Observe que Moore desenvolveu sua estratégia para Crossing the Chasm especificamente para produtos de alta tecnologia business-to-business, nos quais o distribuidor frequentemente desempenha um papel crucial na adoção: um fornecedor líder em um determinado setor pode dar credibilidade instantânea a um novo produto ao optar por distribuí-lo. Como esse modelo de preços se aplica a uma situação tão específica, esse método pode não ser útil para o seu produto. No entanto, a estratégia de Moore pode oferecer vantagens em qualquer local onde seu distribuidor desempenhe um papel particularmente significativo na determinação do seu volume de vendas.
Passo 2: Escolha um preço dentro da faixa
Depois de identificar sua faixa de preço, Kim e Mauborgne aconselham que você selecione um preço nessa faixa com base em duas características:
- Defensabilidade: quanto mais difícil for para seus concorrentes imitarem seu produto (devido à proteção de patentes, segredos comerciais ou outras vantagens exclusivas que sua empresa possui), mais alto você poderá definir seu preço.

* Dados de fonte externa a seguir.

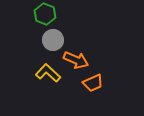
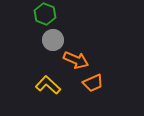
yellow L-shape: moved 12 px down
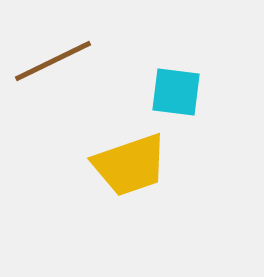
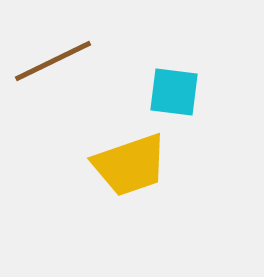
cyan square: moved 2 px left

- Escala: quanto maiores forem as economias de escala (quanto mais o custo por unidade diminui com o aumento do volume) e os efeitos de rede (quanto mais a utilidade ou atratividade do seu produto aumenta à medida que a base de usuários cresce), menor será o preço que você desejará definir, para estimular uma ampla adoção.
(Nota resumida: pode-se argumentar que a escala é apenas parte da defensabilidade, porque a vantagem do primeiro escalar torna seu produto mais difícil de imitar. Se o seu produto tiver efeitos de rede significativos, nos quais ter uma grande base de usuários o torna mais valioso para seus clientes, será mais difícil para os concorrentes competirem com você. Mesmo sem efeitos de rede, quanto maior for a sua operação, mais caro será para os outros replicarem.)
Etapa 3: Gerencie os custos para obter uma margem de lucro
Depois de definir seu preço estratégico, Kim e Mauborgne aconselham que você calcule seu custo-alvo, decidindo qual margem de lucro deseja e, em seguida, aplicando-a ao preço escolhido. Eles argumentam que você não deve permitir que os custos ditem os preços, nem reduzir os benefícios do seu produto para equipará-lo aos custos, pois isso comprometerá a adoção em massa. Se você não puder reduzir seus custos a um nível que permita um lucro adequado, eles dizem que sua ideia não funcionará e você precisará voltar à prancheta.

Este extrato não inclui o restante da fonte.